Data Modelling – 102
In the second installment of Cory Isaacson’s crash-course guide to Data Modelling, we learn how to design a data model good enough to last forever.
In my last article, I talked about the importance of Data Modeling, and the fundamentals of how to build a workable model for your database structure. The article covered the basic components of any Data Model: Entities, Attributes and Relationships. These are the vital components necessary to a well-defined database infrastructure, and the key to maintaining the data elements needed by your application. This brings the idea that all data is relational into real world practice.
In this article, I’m going to walk through building a more complex model, and introduce the concept of database normalization and de-normalization. These concepts are vital for designing a database that will perform as you expect. Further, when considering a Big Data database, you will see how normalization and de-normalization are key components for defining a truly scalable database architecture (the topic of many future articles).
Introducing the Angry Shards Game Database
For a data modeling exercise to be useful at all, we need a real application to model. Over the years I have used all kinds of examples (most of them very boring unfortunately). To make this more interesting and relevant to today’s applications, we’ll look at a game database, specifically one which powers a game called Angry Shards. Angry Shards is a simple game database we use at CodeFutures to demonstrate how database scalability works (admittedly with a bit of fun in the mix).
SEE ALSO: Data Modelling – 101
A game database is an ideal example, because today’s online and social games are high-volume, database intensive, and typically require all common features of a Big Data database. While Angry Shards probably won’t be the next blockbuster in social gaming, it does show the important parts of most data models.
Building the Model
Let’s walk through building the model on a step-by-step basis. I am using a data modeling tool for the design, and at each step I will show the structure of the model to that point.

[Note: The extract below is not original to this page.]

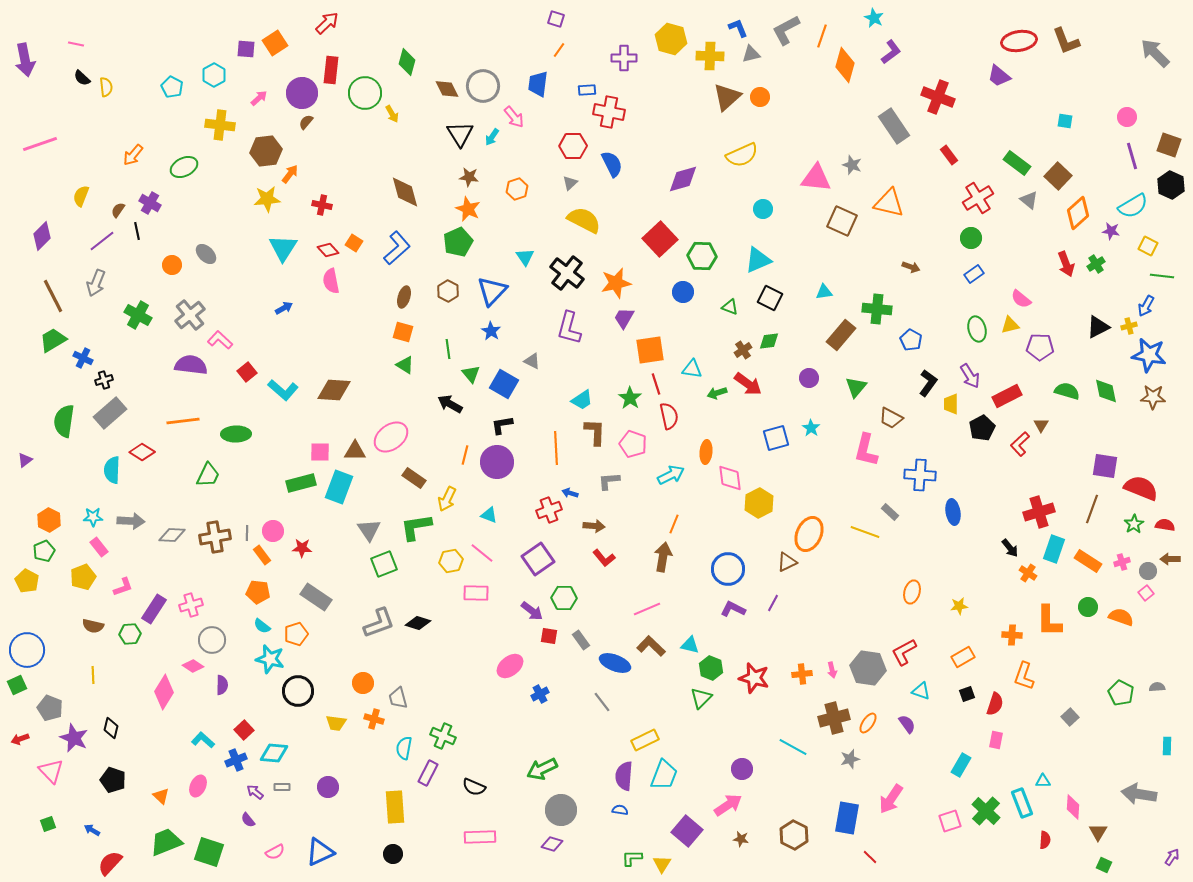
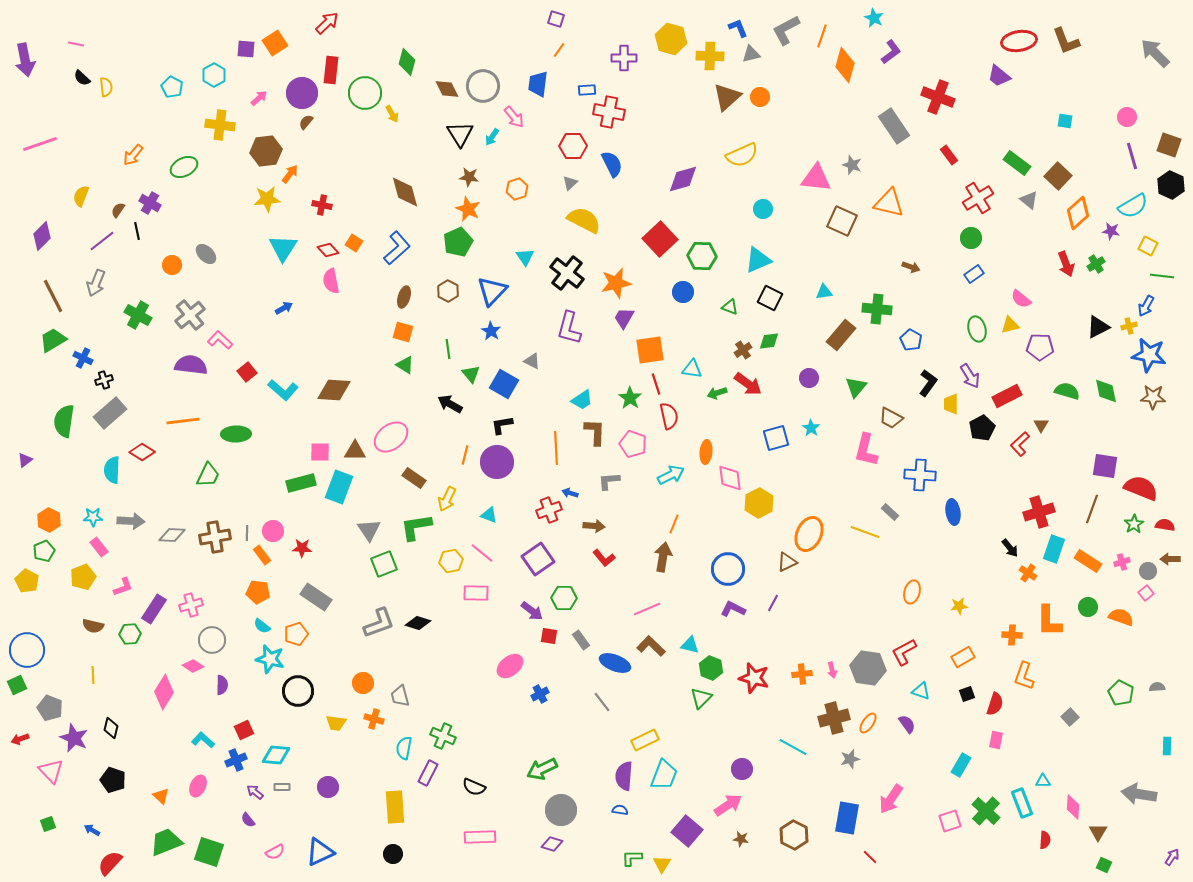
gray trapezoid at (398, 698): moved 2 px right, 2 px up
red square at (244, 730): rotated 18 degrees clockwise
cyan diamond at (274, 753): moved 2 px right, 2 px down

The first step in any data model is to discover entities. Since we are designing a game, there are two obvious entities we must have:
- Game: A Game instance refers to an individual game being played. Even though our initial game will have just a single Game (Angry Shards), the model is extensible to many games later if desired.
- Player: A game won’t get anywhere without someone to play it, thus the Player entity is vital. Each Player is a unique user that plays the game.
It’s obvious that without a game and a player, there is no game application – thus we used the data modeling technique of discovering the entities. As you walk through any application analysis, it’s generally very straightforward to discover the entities you need. With just these two entities, Figure 1 shows what our model looks like. This is obviously not very useful yet, so let’s add a bit more to our first entities. One important part of the definition of an entity is that it must be uniquely identifiable. This is done by adding a primary key to the entity, i.e., the attribute that uniquely identifies an instance of that entity. There are two ways to do this:
- Natural Key: Some developers like to use an actual data attribute that naturally identifies an instance of an entity. Examples would including a Social Security number, Facebook ID, or other value that is guaranteed to be unique for any instance.
- Sequential Key: More often a sequential key is used, normally supported by the DBMS engine (e.g. the Auto Increment function in MySQL). This is sometimes called an artificial key, in that it is not an actual piece of data about an entity.
I almost always opt for a Sequential Key for all entities, it keeps things consistent and easy to work with across a team of developers. Further, single attribute numeric Sequential Key values are more efficient for indexing and retrieval. Figure 2 shows our model with the primary key attributes.
Next let’s discover some attributes, the actual data elements we will need to store about our entities. In this case, we discover several attributes, including a name for a game, an email, and a screen_name for a player (Figure 3).
OK, now we are closer to a useful model. The next step is to discover relationships. In our game, a player must play a game, therefore that makes a one-to-many relationship between game and player. Figure 4 shows one possible approach.
With this relationship, a player can play a single game. This is limiting, but there is a much bigger problem with this model choice: the player can only play a single instance of a game. In other words, the model restricts player to playing a game only one time (or recording only the last game the player played). This violates two important requirements of our Angry Shards data model:
- In the future, we may want to support another game with the database, other than Angry Shards in the same database.
- It is certainly desirable to have a player play the game many times, not just once, and it’s important to record each instance (time) the player plays the game. I don’t know of any game that would succeed if it only allowed each player to play only once!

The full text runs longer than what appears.